Затем, снова разразившись, он продолжил: «Я повторяю, он обманул меня; его здесь нет».

Вопль разочарования вырвался из дома.

«Человек», — продолжал Эллистон, повышая голос, — «какого бы имени или нации он ни был, который нарушает свое слово, совершает преступление, которое——» Остальная часть этого сентимента Джозефа Сёрфейса была заглушена яростным шумом, и в течение нескольких минут он не мог заставить себя услышать, пока не вытащил несколько писем из кармана и не поднял их.

«Вот переписка», — сказал он. «Кто-нибудь здесь понимает по-немецки? Если да, не окажет ли он мне любезность, выйдя вперед?»

Бирмингемская публика, по-видимому, не была сильна в языках в те дни, ибо ни один джентльмен не вышел вперед.

«Неужели я остался один?» — воскликнул он трагическим тоном. «Ну, я переведу их для вас».

Здесь поднялся еще один шум, из которого вырвались два или три голоса: «Нет, нет». Подобно Бекингему, он решил истолковать эти два или три как «всеобщее одобрение».

«Ваши приказы будут выполнены», — сказал он, кланяясь и пряча переписку в карман, — «я не буду их читать. Но мои дорогие покровители, ваша доброта заслуживает некоторого удовлетворения с моей стороны; ваше внимание не останется без вознаграждения. Вы не скажете, что заплатили свои деньги ни за что. Благодарение небесам, я могу убедить вас в своей честности и представить вам часть развлечения, за которое вы заплатили. Богемца, злодея, здесь нет. Но камень здесь, и вы его увидите». Он подмигнул оркестру, который заиграл живую мелодию, и занавес поднялся, открыв огромный кусок песчаника, на котором была наклеена этикетка с надписью крупными буквами: «Это камень».

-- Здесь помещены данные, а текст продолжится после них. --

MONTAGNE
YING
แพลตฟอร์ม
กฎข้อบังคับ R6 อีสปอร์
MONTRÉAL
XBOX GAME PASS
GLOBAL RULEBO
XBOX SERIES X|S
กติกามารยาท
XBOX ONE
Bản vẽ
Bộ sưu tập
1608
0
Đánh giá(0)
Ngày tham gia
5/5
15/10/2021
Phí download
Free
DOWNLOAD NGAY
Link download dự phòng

Едва ли стоит добавлять, что богема существовала лишь в воображении антрепренера. Однако возникает вопрос: не заслуживала ли обмана та публика, которую можно было собрать только на подобное зрелище?

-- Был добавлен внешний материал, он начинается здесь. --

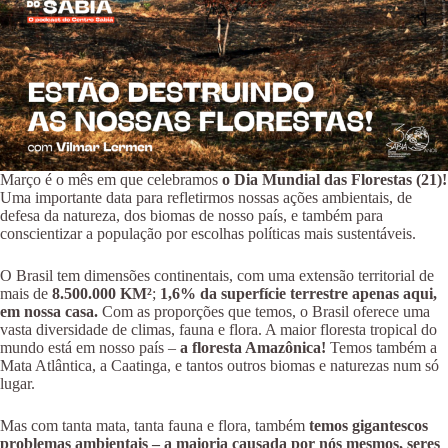
Março é o mês em que celebramos
o Dia Mundial das Florestas (21)!
Uma importante data para refletirmos nossas ações ambientais, de
defesa da natureza, dos biomas de nosso país, e também para
conscientizar a população por escolhas políticas mais sustentáveis.
O Brasil tem dimensões continentais, com uma extensão territorial de
mais de
8.500.000 KM²
;
1,6% da superfície terrestre apenas aqui,
em nossa casa.
Com as proporções que temos, o Brasil oferece uma
vasta diversidade de climas, fauna e flora. A maior floresta tropical do
mundo está em nosso país –
a floresta Amazônica!
Temos também a
Mata Atlântica, a Caatinga, e tantos outros biomas e naturezas num só
lugar.
Mas com tanta mata, tanta fauna e flora, também
temos gigantescos
problemas ambientais – a maioria causada por nós mesmos, seres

Не менее примечательная история рассказывается о его управлении театром в Вустере. Ради собственного бенефиса он анонсировал грандиозный фейерверк! Трудно было бы привести более веское доказательство доверчивости британской публики, чем то, что она проглотила подобное объявление. Театр был настолько мал, что подобное представление было практически невозможно. Незадолго до назначенного вечера Эллистон зашел к домовладельцу и в ходе разговора намекнул на опасность такого зрелища, как будто эта мысль только что пришла ему в голову; домовладелец встревожился и, как и ожидал Эллистон, запретил его. Тем не менее объявления остались на стенах, и в назначенный вечер театр был переполнен. Представление шло своим чередом, и администрация не делала никаких заявлений по поводу фейерверка, пока ропот не перерос в шум и громкие крики. Тогда, с присущим ему царственным видом, Эллистон вышел вперед и поклонился. Он сказал, что подготовил все самое необходимое для великолепного пиротехнического шоу; он сделал все возможное, но в последний момент его посетила ужасная мысль: не будет ли это опасно? Не соберется ли в стенах театра множество прелестных юных девушек, почтенных матрон, чтобы оказать ему честь? Что, если здание загорится — паника, борьба за жизнь — ах, он содрогался при одной этой мысли! Затем он подумал об имуществе этого достойнейшего человека, домовладельца — он поспешил посоветоваться с ним — и теперь он призывает его — вот он, сидит в ложе у сцены — публично заявить, к удовлетворению собравшейся перед ним почтенной публики, что он запретил представление из соображений безопасности. Домовладелец, человек весьма нервный, вжался в глубину своей ложи, испуганный тем, что каждый взгляд в зале был устремлен на него; но публика, благодарная за то, что избежала страшной опасности, разразилась громом аплодисментов.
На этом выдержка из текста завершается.